**SUPPLIED INFORMATION:**
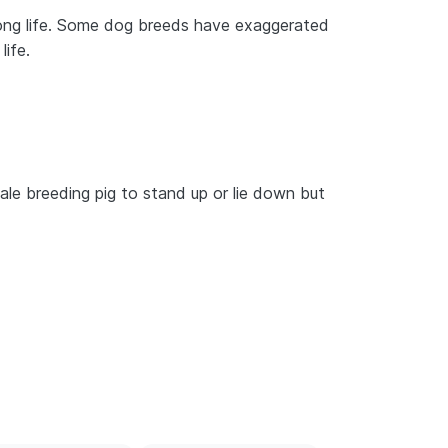
 long life. Some dog breeds have exaggerated
life.
emale breeding pig to stand up or lie down but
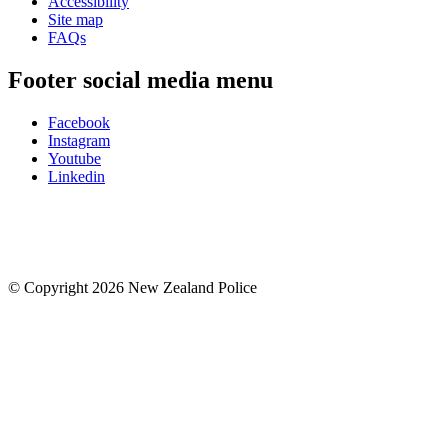
Accessibility
Site map
FAQs
Footer social media menu
Facebook
Instagram
Youtube
Linkedin
© Copyright 2026 New Zealand Police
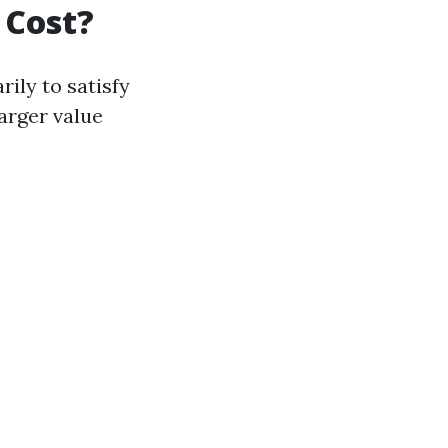
 Cost?
ily to satisfy
larger value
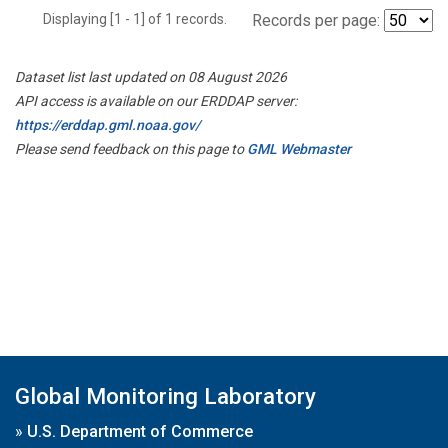
Displaying [1 - 1] of 1 records.
Records per page:
Dataset list last updated on 08 August 2026
API access is available on our ERDDAP server:
https://erddap.gml.noaa.gov/
Please send feedback on this page to
GML Webmaster
Global Monitoring Laboratory
»
U.S. Department of Commerce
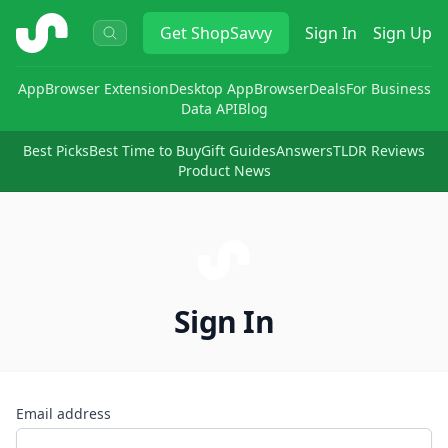
ShopSavvy
Get
ShopSavvy
Sign In
Sign Up
App
Browser Extension
Desktop App
Browser
Deals
For Business
Data API
Blog
Best Picks
Best Time to Buy
Gift Guides
Answers
TLDR Reviews
Product News
Sign In
Email address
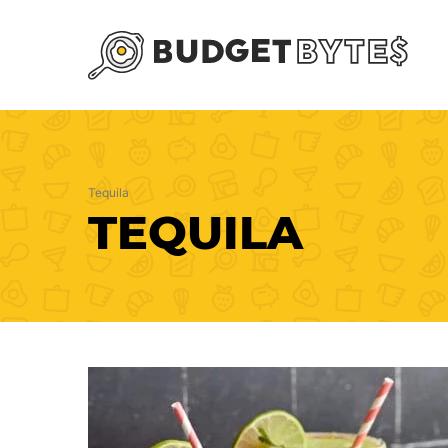
Skip
to
content
Tequila
TEQUILA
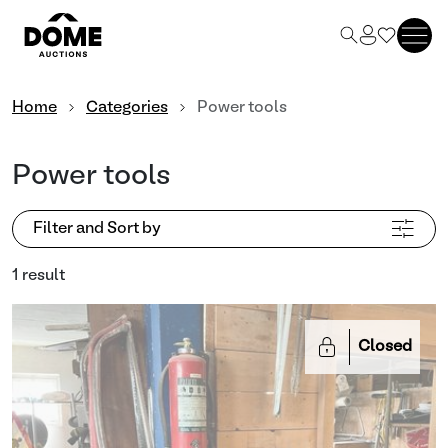
Home
Categories
Power tools
Power tools
Filter and Sort by
1 result
Closed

**TASK DESCRIPTION:**
You need to restate all of the entries above exactly and leave the pictures behind.

**RESULT FOR THIS EXERCISE:**
 long life. Some dog breeds have exaggerated
life.
emale breeding pig to stand up or lie down but
Accessibility
Site map
FAQs
Footer social media menu
Facebook
Instagram
Youtube
Linkedin
© Copyright 2026 New Zealand Police
 Cost?
ily to satisfy
larger value
Displaying [1 - 1] of 1 records.
Records per page:
Dataset list last updated on 08 August 2026
API access is available on our ERDDAP server:
https://erddap.gml.noaa.gov/
Please send feedback on this page to
GML Webmaster
Global Monitoring Laboratory
»
U.S. Department of Commerce
ShopSavvy
Get
ShopSavvy
Sign In
Sign Up
App
Browser Extension
Desktop App
Browser
Deals
For Business
Data API
Blog
Best Picks
Best Time to Buy
Gift Guides
Answers
TLDR Reviews
Product News
Sign In
Email address
Skip
to
content
Tequila
TEQUILA
Home
Categories
Power tools
Power tools
Filter and Sort by
1 result
Closed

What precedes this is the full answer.